People criticize him for what he has done, but I applaud what he is trying to do. He is trying to get unique talent at certain positions. He drafts JaMarcus Russell, who is 6'6 and weighs 260 pounds. That is gigantic, but a lot of that weight is muscle, so Russell is probably one of the top three strongest quarterbacks in the league. If he gets hit hard, then he is more likely to get back up than other quarterbacks.
Last year, he drafted Darren McFadden, who has been struggling, but the things he did at Arkansas in his collegiate years were amazing, absolutely amazing. It shows that Davis is trying to set up an effective backfield.
The thing that I believe is wrong with the Raiders is the most common of the seven deadly sins, which is greed. The early Raiders had passion, resentment, and whatever else in that locker room, and it transferred on to the field. Today, football is more of a get rich quick scheme than it is about teamwork, brotherhood, and success.
Salaries have taken away the competitive drive. More men think about the fat paycheck more than the glory of holding the Lombardi Trophy. That is why Al Davis is struggling. Because there are not enough men like him, that are willing to put success over money.
Al Davis has always been seen as this ruthless, football version of Ebenezer Scrooge, who will do anything to get his way, whether it is breaking the rules or battling in the courts.
Al Davis has been involved in several lawsuits against the NFL. When he decided to move his team to Los Angeles, he did not ask for a league vote, and the league blocked his move with a court injunction. Al Davis then sued the NFL in the form of an anti-trust lawsuit, which are used to prevent monopolies, and won.
Another lawsuit he filed against the NFL was based on bias towards the Raiders, when they allegedly did not do enough to support his building of a new stadium after they came back to Oakland in 1995. He lost that one though.
"Al's a businessman. If you're standing in his way, puh, don't stand in his way. Its like standing in Tony Soprano's way." said Brian Murphy, a San Francisco radio personality.
Al Davis's life with the Raiders can easily be made into a movie with all the ups, downs, and in betweens he has had in life. The Raiders have been in more controversial/miracle plays than any team in football from the Immaculate Reception, to the Sea of Hands, to the Tuck Rule, and yet Al Davis has never really changed.
He still wears those same flashy clothes, and his love for the Raiders is unrivaled along with his determination to succeed to the point where he is still single with no children. The Oakland Raiders are his family, and for any of us to tell him to leave the Raiders or stop being involved, is basically telling a father to not care about his son.

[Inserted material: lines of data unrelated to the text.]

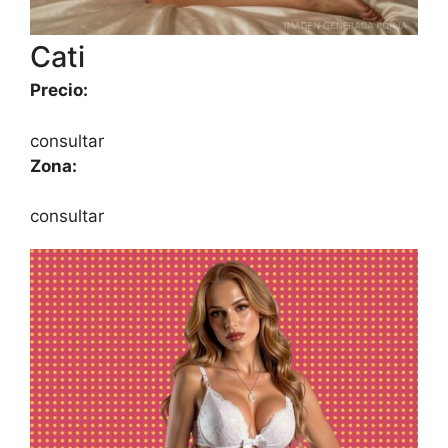
Cati
Precio:
consultar
Zona:
consultar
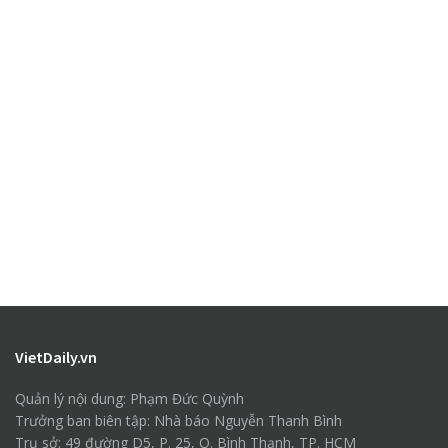
VietDaily.vn
Quản lý nội dung: Phạm Đức Quỳnh
Trưởng ban biên tập: Nhà báo Nguyễn Thanh Bình
Trụ sở: 49 đường D5, P. 25, Q. Bình Thạnh, TP. HCM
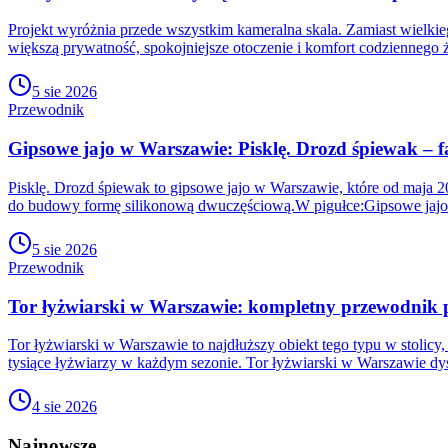
Projekt wyróżnia przede wszystkim kameralna skala. Zamiast wielk
większą prywatność, spokojniejsze otoczenie i komfort codziennego ż
5 sie 2026
Przewodnik
Gipsowe jajo w Warszawie: Pisklę. Drozd śpiewak – fa
Pisklę. Drozd śpiewak to gipsowe jajo w Warszawie, które od maja 
do budowy formę silikonową dwuczęściową.W pigułce:Gipsowe jajo
5 sie 2026
Przewodnik
Tor łyżwiarski w Warszawie: kompletny przewodnik p
Tor łyżwiarski w Warszawie to najdłuższy obiekt tego typu w stolicy
tysiące łyżwiarzy w każdym sezonie. Tor łyżwiarski w Warszawie dys
4 sie 2026
Najnowsze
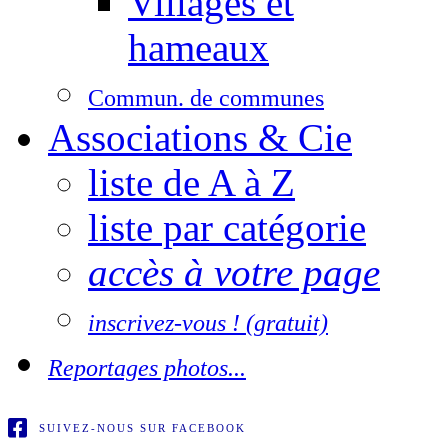
Villages et
hameaux
Commun. de communes
Associations & Cie
liste de A à Z
liste par catégorie
accès à votre page
inscrivez-vous ! (gratuit)
Reportages photos...
SUIVEZ-NOUS SUR FACEBOOK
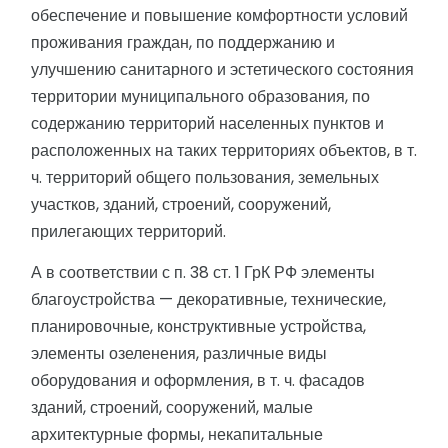
обеспечение и повышение комфортности условий
проживания граждан, по поддержанию и
улучшению санитарного и эстетического состояния
территории муниципального образования, по
содержанию территорий населенных пунктов и
расположенных на таких территориях объектов, в т.
ч. территорий общего пользования, земельных
участков, зданий, строений, сооружений,
прилегающих территорий.
А в соответствии с п. 38 ст. 1 ГрК РФ элементы
благоустройства — декоративные, технические,
планировочные, конструктивные устройства,
элементы озеленения, различные виды
оборудования и оформления, в т. ч. фасадов
зданий, строений, сооружений, малые
архитектурные формы, некапитальные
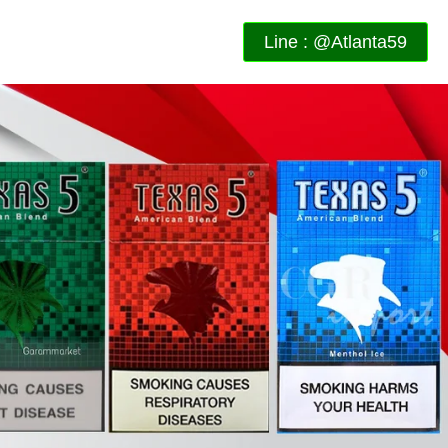
Line : @Atlanta59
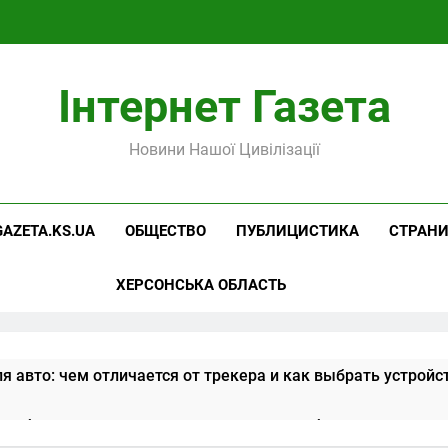
Інтернет Газета
Новини Нашої Цивілізації
GAZETA.KS.UA
ОБЩЕСТВО
ПУБЛИЦИСТИКА
СТРАН
ХЕРСОНСЬКА ОБЛАСТЬ
я авто: чем отличается от трекера и как выбрать устройс
алибровка контрольно-измерительного оборудования: ста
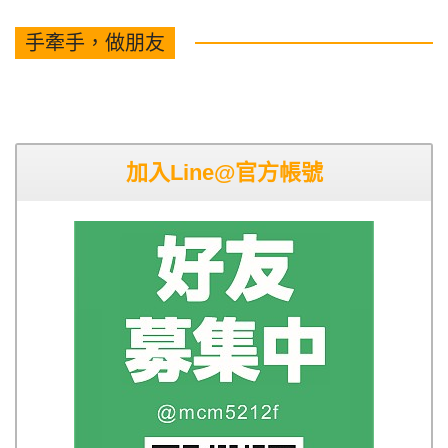
手牽手，做朋友
加入Line@官方帳號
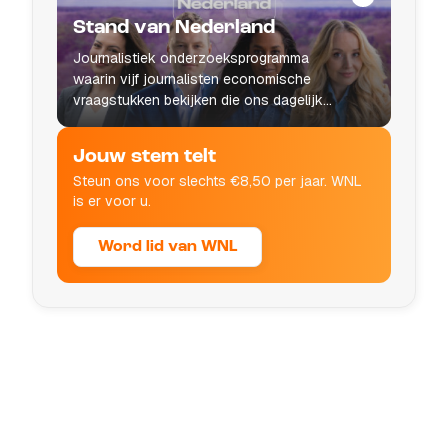
Stand van Nederland
Journalistiek onderzoeksprogramma
waarin vijf journalisten economische
vraagstukken bekijken die ons dagelijks
leven raken.
Jouw stem telt
Steun ons voor slechts €8,50 per jaar. WNL
is er voor u.
Word lid van WNL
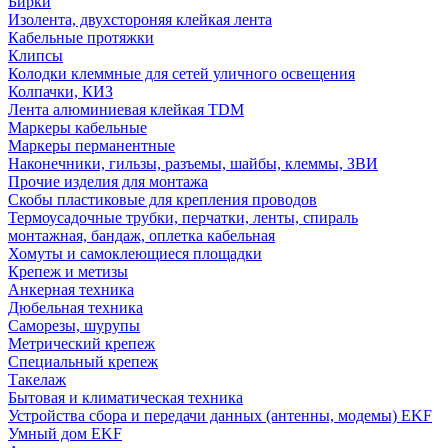
Бирки
Изолента, двухстороняя клейкая лента
Кабельные протяжки
Клипсы
Колодки клеммные для сетей уличного освещения
Колпачки, КИЗ
Лента алюминиевая клейкая TDM
Маркеры кабельные
Маркеры перманентные
Наконечники, гильзы, разъемы, шайбы, клеммы, ЗВИ
Прочие изделия для монтажа
Скобы пластиковые для крепления проводов
Термоусадочные трубки, перчатки, ленты, спираль
монтажная, бандаж, оплетка кабельная
Хомуты и самоклеющиеся площадки
Крепеж и метизы
Анкерная техника
Дюбельная техника
Саморезы, шурупы
Метрический крепеж
Специальный крепеж
Такелаж
Бытовая и климатическая техника
Устройства сбора и передачи данных (антенны, модемы) EKF
Умный дом EKF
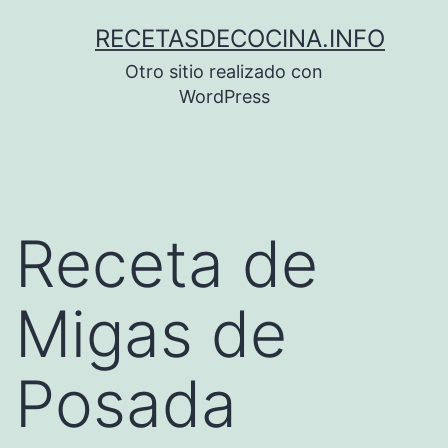
Saltar
RECETASDECOCINA.INFO
al
Otro sitio realizado con
contenido
WordPress
Receta de
Migas de
Posada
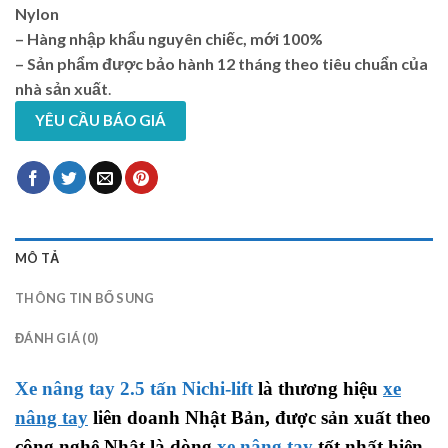
Nylon
– Hàng nhập khẩu nguyên chiếc, mới 100%
– Sản phẩm được bảo hành 12 tháng theo tiêu chuẩn của
nhà sản xuất
.
YÊU CẦU BÁO GIÁ
MÔ TẢ
THÔNG TIN BỔ SUNG
ĐÁNH GIÁ (0)
Xe nâng tay 2.5 tấn Nichi-lift
là thương hiệu
xe
nâng tay
liên doanh Nhật Bản, được sản xuất theo
công nghệ Nhật là dòng
xe nâng tay
tốt nhất hiện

Whatever people think of Al Davis is irrelevant for him really. I'm defending him, but Al Davis cares about no one who doesn't like the Raiders, and to his credit, he has enough success to silence those who criticize him.
Al Davis has accomplished: Three Super Bowl titles, five Super Bowl appearances, 12 Hall of Famers in his organization, and an induction to the Hall of Fame for himself in 1992, and immortality in the world of football.
Al Davis has also done something else that should also be noticed.
I'm a writer who does not hold the amount of respect for contributors or owners as I do for the players. If I was a Hall of Fame voter, I would vote for a player every time, rather than vote for a contributor, and the same thing goes for my articles.
However, Al Davis is one of the very rare exceptions. I find him more than qualified to deserve placement in NFL Legends.
So, ladies and gentlemen, I present to you the latest addition of NFL Legends. The one and only, Al Davis.